阿福这么一盘算,心里却有些没底了。其实她师从林嬷嬷,林嬷嬷长于南方苏州一带,从小修习苏绣,于是阿福虽身为北方京师之人却学了一手地道的苏绣。她天赋极好,又从小苦练,是以她绣出的仿画绣晕染自如且绣线套接不露针迹,完全不同于北方绣法,这才让府里的主子都看着喜欢。
可是她往日做作不过是小打小闹,何曾绣出这种大幅的成品,且是要展现给太后的呢?这可不是几天几夜的功夫啊,若是她一个人绣,怕是要经年累月,说不得太后生辰到了,这绣品还不曾完成。
阿福想到这些,难免有些忐忑,后来二少奶奶看着她的脸色,倒是不在意地笑了,意有所知地说:“阿福,我柜子里有个荷包,虽早已破旧不堪,我却视为珍宝般收藏,你可知为何?”
阿福低头轻摇头,她知道二少奶奶必有下话。
果然,二少奶奶轻撩了撩眼皮,笑道:“那个荷包,倒是早年太后所绣。”
阿福一听这话,心里微惊,想着那个猜测果然是没错的。可是如今二少奶奶为何对自己说出这样的事情?自己又该如何作答?
二少奶奶看阿福低头不敢言,唇边带着一抹淡笑,轻道:“阿福,其实府里若是真要找绣娘,拿了银子去找那些几十年功底的绣娘,何愁不能找到,你可知为何我偏偏挑了你?”
阿福轻轻摇头,低声柔顺回道:“阿福不知。”
二少奶奶低头看了看这木桌上摊着的绣线和一幅绣了一半的锦鲤戏水图,轻轻叹了一口气道:“阿福,你如今的针线,虽说尚有稚嫩之感,可是和太后娘娘当年的针法倒是有些相似呢。”
此话一出,阿福顿时明了,只是面上并不敢言。
二少奶奶站起身,瞅着眼前的阿福,轻声细语地道:“阿福,你且绣着,无论好与坏,我都会替你担着的。”

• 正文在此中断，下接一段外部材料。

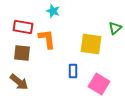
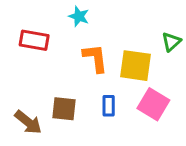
orange L-shape: (47, 39) -> (95, 58), moved
brown square: (22, 53) -> (64, 109), moved
pink square: (99, 84) -> (153, 104), moved

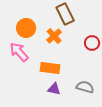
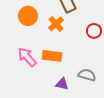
pink arrow: (19, 52) -> (27, 57), moved
purple triangle: (54, 89) -> (62, 84), moved

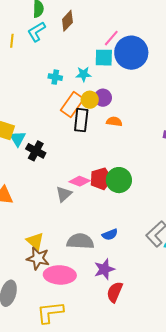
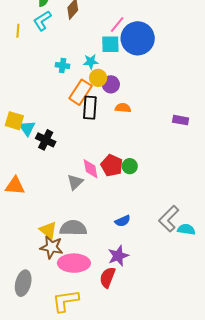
yellow circle: (90, 100) -> (98, 78), moved
red pentagon: (101, 179) -> (112, 165), turned -30
green circle: (119, 180) -> (130, 166), size x0.6
pink diamond: (80, 181) -> (91, 169), turned 60
gray semicircle: (80, 241) -> (73, 228), moved
red semicircle: (115, 292) -> (107, 277), moved

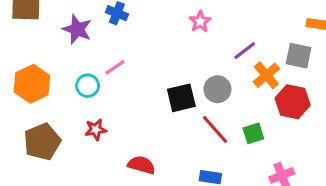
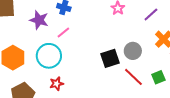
purple line: (245, 51) -> (151, 14), moved
pink line: (115, 67) -> (63, 32), moved
cyan circle: (88, 86) -> (49, 56), size x1.6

说着她雍容地转身离去,不过再走到门口处时,却忽然想起什么,笑着回头道:“我差点忘了,你绣这东西,总是要个画儿比着的,回头你有什么想法,尽管去找大少爷商量。虽说他是府里的少爷,不过如今这件事可是老夫人亲自吩咐下来的,你倒是不用顾忌什么。”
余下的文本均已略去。